==== DATA IN THIS EXERCISE ====
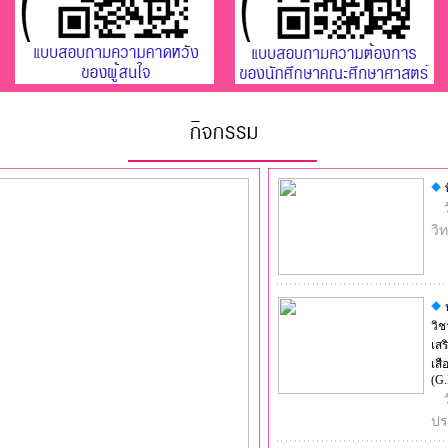
วิ
วิช
เส
เสื
(G.
ปร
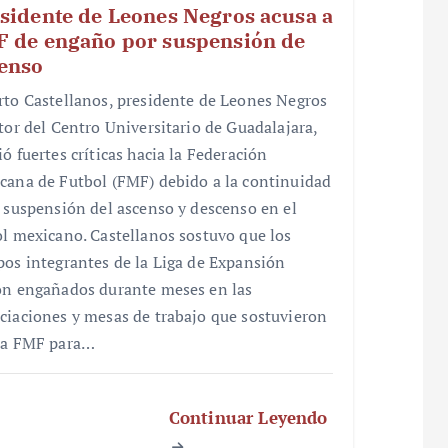
sidente de Leones Negros acusa a
 de engaño por suspensión de
enso
rto Castellanos, presidente de Leones Negros
ctor del Centro Universitario de Guadalajara,
ó fuertes críticas hacia la Federación
cana de Futbol (FMF) debido a la continuidad
a suspensión del ascenso y descenso en el
ol mexicano. Castellanos sostuvo que los
pos integrantes de la Liga de Expansión
on engañados durante meses en las
ciaciones y mesas de trabajo que sostuvieron
la FMF para…
Continuar Leyendo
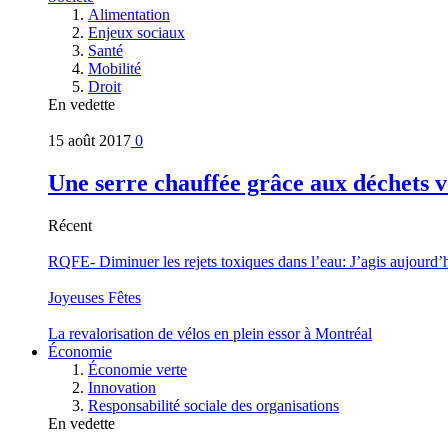
Alimentation
Enjeux sociaux
Santé
Mobilité
Droit
En vedette
15 août 2017
0
Une serre chauffée grâce aux déchets v
Récent
RQFE- Diminuer les rejets toxiques dans l’eau: J’agis aujourd’
Joyeuses Fêtes
La revalorisation de vélos en plein essor à Montréal
Économie
Économie verte
Innovation
Responsabilité sociale des organisations
En vedette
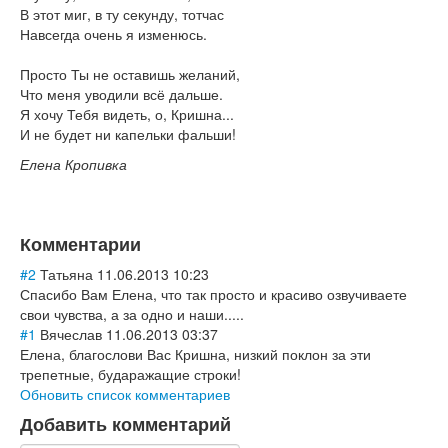
В этот миг, в ту секунду, тотчас
Навсегда очень я изменюсь.
Просто Ты не оставишь желаний,
Что меня уводили всё дальше.
Я хочу Тебя видеть, о, Кришна...
И не будет ни капельки фальши!
Елена Кропивка
Комментарии
#2
Татьяна
11.06.2013 10:23
Спасибо Вам Елена, что так просто и красиво озвучиваете
свои чувства, а за одно и наши.....
#1
Вячеслав
11.06.2013 03:37
Елена, благослови Вас Кришна, низкий поклон за эти
трепетные, бударажащие строки!
Обновить список комментариев
Добавить комментарий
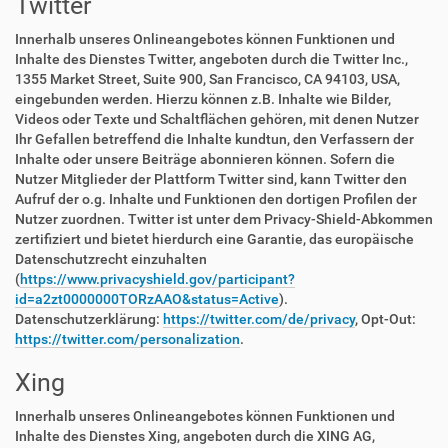
Twitter
Innerhalb unseres Onlineangebotes können Funktionen und
Inhalte des Dienstes Twitter, angeboten durch die Twitter Inc.,
1355 Market Street, Suite 900, San Francisco, CA 94103, USA,
eingebunden werden. Hierzu können z.B. Inhalte wie Bilder,
Videos oder Texte und Schaltflächen gehören, mit denen Nutzer
Ihr Gefallen betreffend die Inhalte kundtun, den Verfassern der
Inhalte oder unsere Beiträge abonnieren können. Sofern die
Nutzer Mitglieder der Plattform Twitter sind, kann Twitter den
Aufruf der o.g. Inhalte und Funktionen den dortigen Profilen der
Nutzer zuordnen. Twitter ist unter dem Privacy-Shield-Abkommen
zertifiziert und bietet hierdurch eine Garantie, das europäische
Datenschutzrecht einzuhalten
(
https://www.privacyshield.gov/participant?
id=a2zt0000000TORzAAO&status=Active
).
Datenschutzerklärung:
https://twitter.com/de/privacy
, Opt-Out:
https://twitter.com/personalization
.
Xing
Innerhalb unseres Onlineangebotes können Funktionen und
Inhalte des Dienstes Xing, angeboten durch die XING AG,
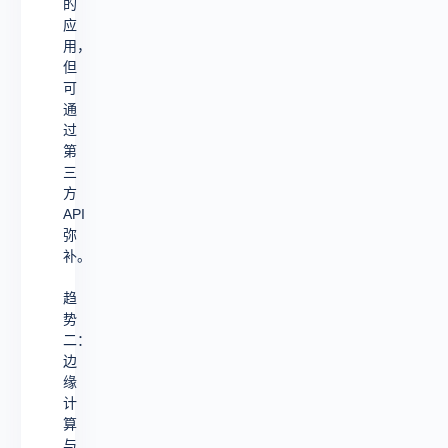
的
应
用，
但
可
通
过
第
三
方
API
弥
补。
趋
势
二：
边
缘
计
算
与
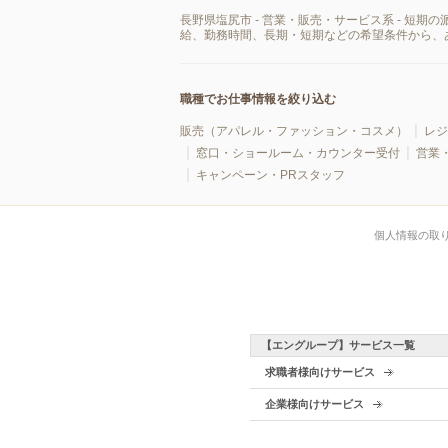
長野県塩尻市 - 営業・販売・サービス系 - 
給、勤務時間、長期・短期などの希望条件から、
職種でお仕事情報を絞り込む
販売（アパレル・ファッション・コスメ）
レジ
窓口・ショールーム・カウンター受付
営業
キャンペーン・PRスタッフ
個人情報の取
【エングループ】サービス一覧
求職者様向けサービス
企業様向けサービス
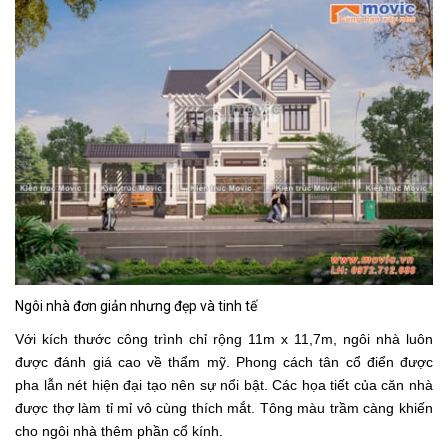
Ngôi nhà đơn giản nhưng đẹp và tinh tế
Với kích thước công trình chỉ rộng 11m x 11,7m, ngôi nhà luôn
được đánh giá cao về thẩm mỹ. Phong cách tân cổ điển được
pha lẫn nét hiện đại tạo nên sự nổi bật. Các họa tiết của căn nhà
được thợ làm tỉ mỉ vô cùng thích mắt. Tông màu trầm càng khiến
cho ngôi nhà thêm phần cổ kính.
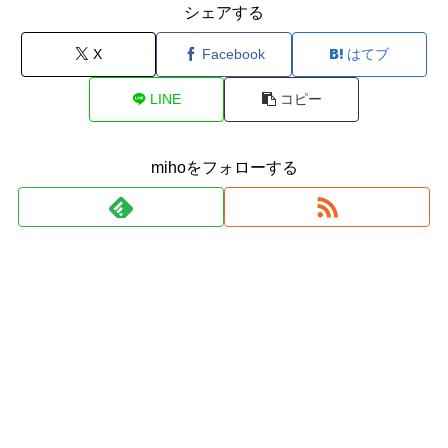
シェアする
X
Facebook
はてブ
LINE
コピー
mihoをフォローする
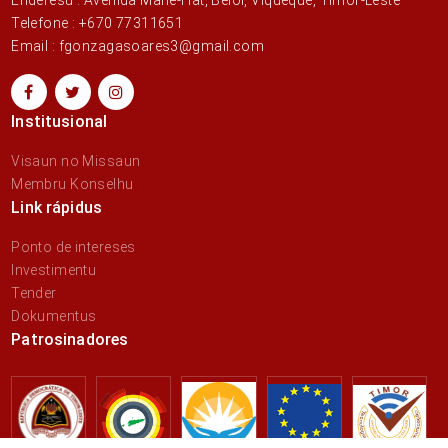
Telefone : +670 77311651
Email : fgonzagasoares3@gmail.com
Institusional
Visaun no Missaun
Membru Konselhu
Link rápidus
Ponto de intereses
Investimentu
Tender
Dokumentus
Patrosinadores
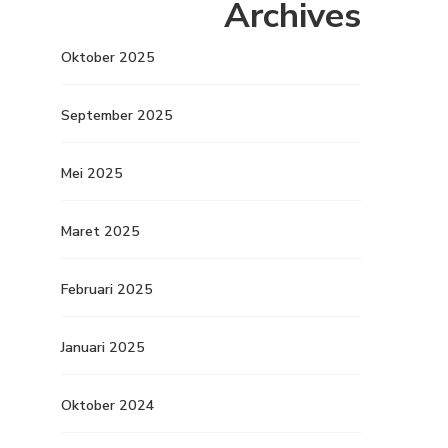
Archives
Oktober 2025
September 2025
Mei 2025
Maret 2025
Februari 2025
Januari 2025
Oktober 2024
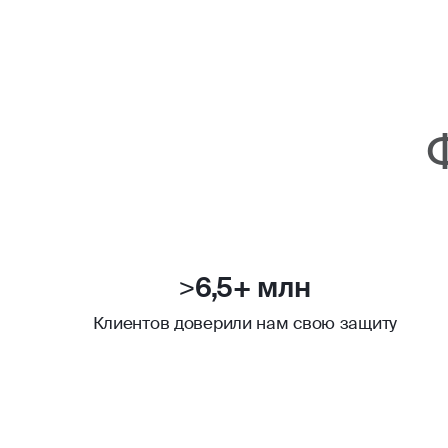
>6,5+ млн
Клиентов доверили нам свою защиту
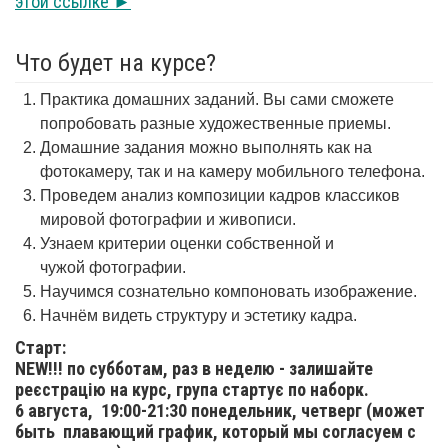
этой ссылке ►
Что будет на курсе?
Практика домашних заданий. Вы сами сможете
попробовать разные художественные приемы.
Домашние задания можно выполнять как на
фотокамеру, так и на камеру мобильного телефона.
Проведем анализ композиции кадров классиков
мировой фотографии и живописи.
Узнаем критерии оценки собственной и
чужой фотографии.
Научимся сознательно компоновать изображение.
Начнём видеть структуру и эстетику кадра.
Старт:
NEW!!! по субботам, раз в неделю - залишайте
реєстрацію на курс, група стартує по наборк.
6 августа,
19:00-21:30 понедельник, четверг (может
быть плавающий график, который мы согласуем с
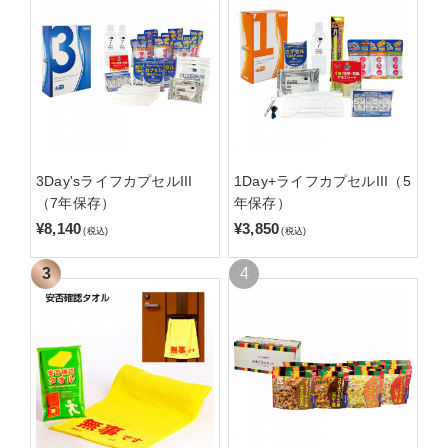
3Day'sライフカプセルIII
1Day+ライフカプセルIII（5
（7年保存）
年保存）
¥8,140
¥3,850
(税込)
(税込)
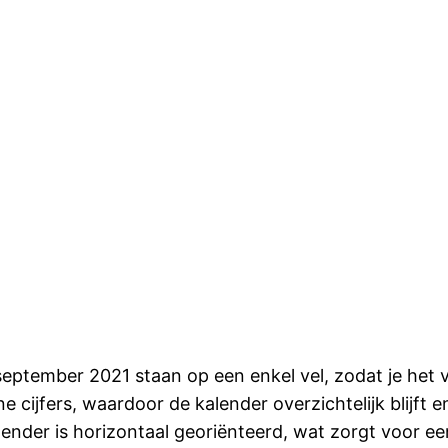
eptember 2021 staan op een enkel vel, zodat je het v
e cijfers, waardoor de kalender overzichtelijk blijft e
ender is horizontaal georiënteerd, wat zorgt voor een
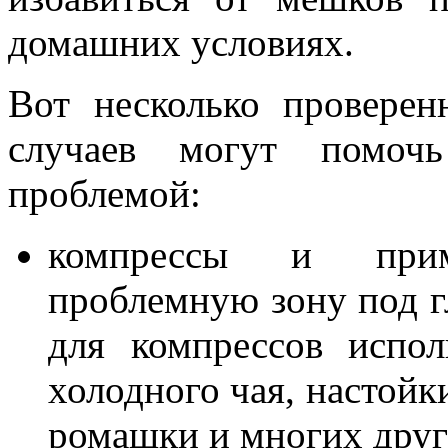
домашних условиях.
Вот несколько проверен
случаев могут помочь
проблемой:
компрессы и прим
проблемную зону под 
для компрессов испо
холодного чая, настойк
ромашки и многих друг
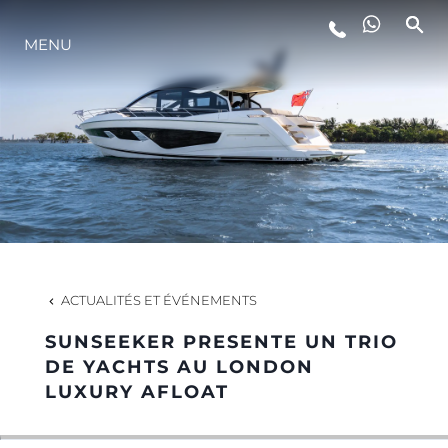
STYLE DE VIE
MENU
L'INNOVATION
LA SOCIÉTÉ
NOTRE ÉQUIPE
ACTUALITÉS ET ÉVÉNEMENTS
NOTRE HÉRITAGE
SUNSEEKER PRESENTE UN TRIO
DE YACHTS AU LONDON
LUXURY AFLOAT
ITALY ADVENTURES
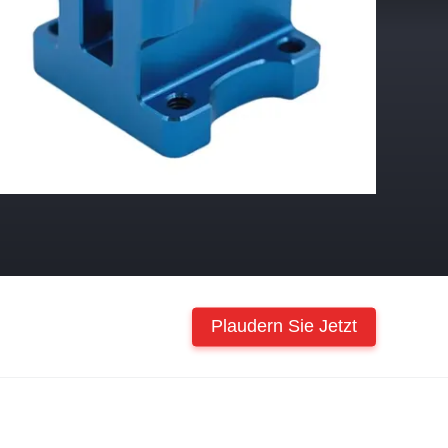
Plaudern Sie Jetzt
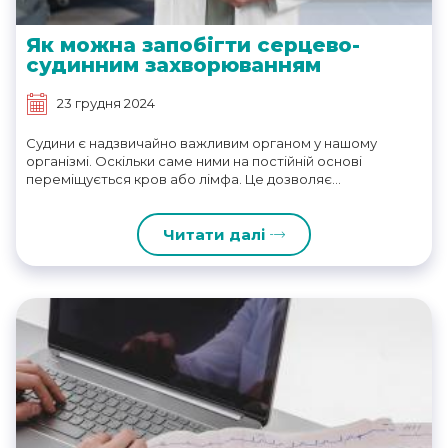
Як можна запобігти серцево-
судинним захворюванням
23 грудня 2024
Судини є надзвичайно важливим органом у нашому
організмі. Оскільки саме ними на постійній основі
переміщується кров або лімфа. Це дозволяє...
Читати далі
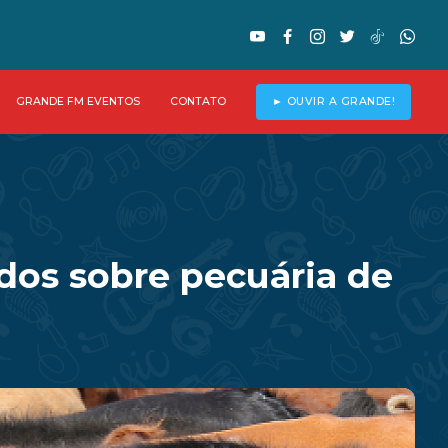
GRANDE FM EVENTOS
CONTATO
► OUVIR A GRANDE!
dos sobre pecuária de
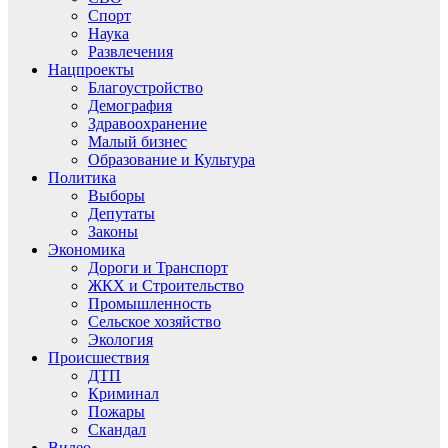
Спорт
Наука
Развлечения
Нацпроекты
Благоустройство
Демография
Здравоохранение
Малый бизнес
Образование и Культура
Политика
Выборы
Депутаты
Законы
Экономика
Дороги и Транспорт
ЖКХ и Строительство
Промышленность
Сельское хозяйство
Экология
Происшествия
ДТП
Криминал
Пожары
Скандал
Видео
====
◆ **INSTRUCTIONS TO FOLLOW**: From the records above, quote only the lines running from the line with "1355 Market Street, Suite" to the line with "Nutzer Mitglieder der", both lines included.

◆ **FINISHED EXERCISE**:
1355 Market Street, Suite 900, San Francisco, CA 94103, USA,
eingebunden werden. Hierzu können z.B. Inhalte wie Bilder,
Videos oder Texte und Schaltflächen gehören, mit denen Nutzer
Ihr Gefallen betreffend die Inhalte kundtun, den Verfassern der
Inhalte oder unsere Beiträge abonnieren können. Sofern die
Nutzer Mitglieder der Plattform Twitter sind, kann Twitter den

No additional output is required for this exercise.